Certains qui ont jadis combattu toutes les tentatives d’union, se présentent aujourd’hui comme les artisans de cette unité nouvelle. Les futurs historiens du Consistoire qui se pencheront un jour sur ces évènements, démêleront sans doute l’écheveau des vérités contrastées, et sauront retrouver l’action persuasive et discrète d’hommes sans mandat, sans ambition, porteurs d’une ancestrale responsabilité communautaire.

Mais nous ne pouvons que regretter que cette union qui s’imposait, ait été précédée de tentatives bousculées, de revirements, de marchandages, d’invectives et d’exclusions, si nous nous référons à l’article de Claude Meyer dans Actualité Juive, au point d’apparaître davantage comme une solution de repli alors qu’elle allait d’emblée pour ceux qui n’avaient en vue que la pérennité de l’Institution.

Il appartiendra maintenant au nouveau tandem, « à l’association des expériences » pour reprendre l’expression de Joël Mergui, de démontrer sa capacité avec un bureau composé par Dov Zérah et inchangé, à répondre aux exigences de la situation du judaïsme parisien. Les universitaires (étudiants et professeurs) auront-ils un interlocuteur proche d’eux, capable de comprendre leurs attentes et d’apporter dans un monde intellectuel en bouillonnement les moyens d’exprimer une pensée juive et moderne à la fois ?

Les lycées et collèges seront-ils enfin dotés d’aumôniers alors que la plupart des postes sont en déshérence depuis de nombreuses années ?

Les communautés qui sollicitent l’aide ou l’arbitrage du Consistoire trouveront-elles un interlocuteur blanchi sous le harnais, apte à les aider et à les soutenir grâce à son expérience et non pas seulement par sa bonne volonté et sa pratique orthodoxe ?

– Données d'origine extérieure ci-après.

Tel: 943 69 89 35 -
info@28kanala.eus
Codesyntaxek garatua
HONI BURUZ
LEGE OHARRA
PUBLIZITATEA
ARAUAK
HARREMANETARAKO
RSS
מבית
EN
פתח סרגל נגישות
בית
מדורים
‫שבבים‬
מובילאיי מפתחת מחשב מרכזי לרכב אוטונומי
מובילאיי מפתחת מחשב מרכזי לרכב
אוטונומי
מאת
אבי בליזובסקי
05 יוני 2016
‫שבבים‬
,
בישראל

Enfin, le Grand Rabbin de France doit être soutenu par le Consistoire de Paris dans sa volonté de réformer le contenu de l’enseignement de l’école rabbinique et d’en faire le vivier exclusif des cadres spirituels.

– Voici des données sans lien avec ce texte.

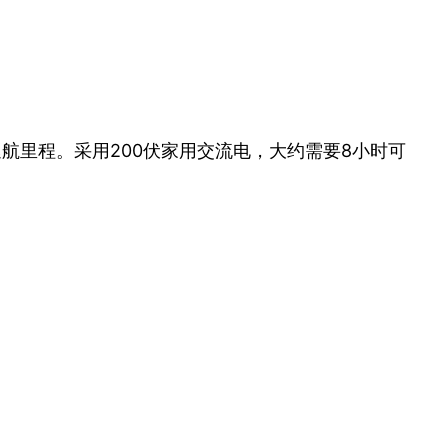
航里程。采用200伏家用交流电，大约需要8小时可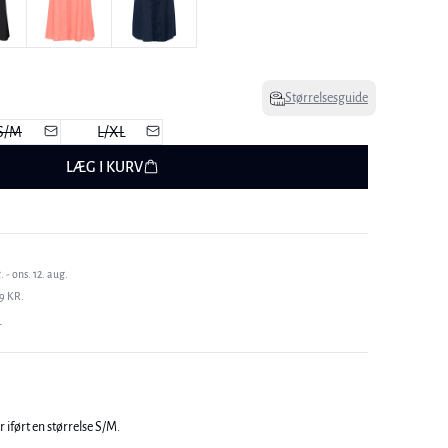
Størrelsesguide
S/M
L/XL
LÆG I KURV
 - ons. 12. aug.
9 KR.
T
 iført en størrelse S/M.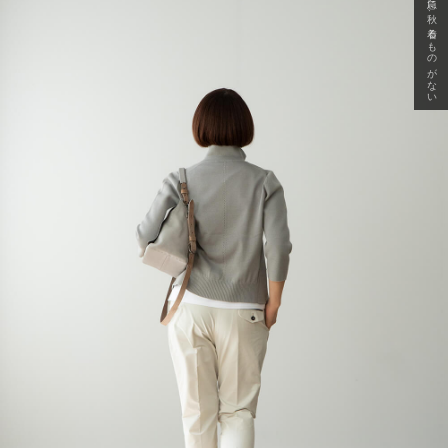
急に秋、着るものがない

L’assemblée générale des adhérents est convoquée en séance ordinaire et en séance extraordinaire pour le 27 juin. Joël Mergui portera-t-il dans ses bras l’enfant de son éphémère prédécesseur, c’est-à-dire son projet de réforme des statuts ? Nul ne conteste la nécessité d’une refonte des statuts actuels afin de faciliter ce que certains appellent une décentralisation là où nous préférons écrire déconcentration. Le projet soumis a été préparé par des juristes qui ont oublié que le style juridique se caractérise par la clarté et la concision qui faisaient l’admiration de Stendhal, lequel relisait le Code Civil avant d’écrire chacune des œuvres qui ont fait sa gloire.

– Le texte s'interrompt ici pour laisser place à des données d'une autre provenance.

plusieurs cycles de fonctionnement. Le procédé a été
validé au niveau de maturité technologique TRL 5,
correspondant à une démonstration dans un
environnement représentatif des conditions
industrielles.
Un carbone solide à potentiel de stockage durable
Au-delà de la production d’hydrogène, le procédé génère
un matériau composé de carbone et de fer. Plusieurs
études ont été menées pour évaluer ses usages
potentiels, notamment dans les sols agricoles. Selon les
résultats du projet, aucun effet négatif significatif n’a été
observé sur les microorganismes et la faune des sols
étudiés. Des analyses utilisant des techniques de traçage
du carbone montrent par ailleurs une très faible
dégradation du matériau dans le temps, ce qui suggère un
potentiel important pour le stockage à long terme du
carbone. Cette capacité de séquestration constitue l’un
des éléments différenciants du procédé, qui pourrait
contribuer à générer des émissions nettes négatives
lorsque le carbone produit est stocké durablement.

Au-delà de ces imprécisions, au-delà de l’emploi de termes hébreux au mépris de l’ordonnance de Villers-Cotterêts du 25 août 1539 toujours en vigueur, sur l’usage obligatoire du français dans les actes juridiques, ce projet bouleverse la conception bicentenaire de l’Institution. Composé exclusivement jusqu’à présent de personnes physiques professant la religion d’Israël, le Consistoire deviendrait si le projet était adopté un organe hybride, alliant des personnes physiques à des associations particulières qui géreraient les communautés. Dotées nécessairement d’une autonomie juridique ces associations pourraient se révéler des instruments de décomposition et en tout état de cause, rien n’est dit du sort des petites communautés qui n’arriveraient pas à équilibrer leur budget et que le Consistoire a l’impérieux devoir de maintenir.

Nous attendons donc nos anciens-nouveaux dirigeants à l’assemblée générale du 27 juin. Nous espérons d’eux une prise de position nette et non pas l’escamotage d’une discussion et un vote à la sauvette d’une réforme si grave et si bouleversante des traditions consistoriales même si les aspects que nous dénonçons n’apparaissent pas toujours clairement à première lecture. Nous verrons alors s’il y a réellement l’association d’expériences reconnues pour assurer la pérennité de l’Institution et le renforcement du judaïsme francilien ou au contraire une de ces combinaisons qui font les délices d’élus consistoriaux qui sans voir la noblesse de leur mission jouent à imiter les politiques.

Nous espérons ne pas avoir assisté à une embrassade à la Folleville et que l’ère des combinaisons que nous avons dénoncées sera le passé de demain.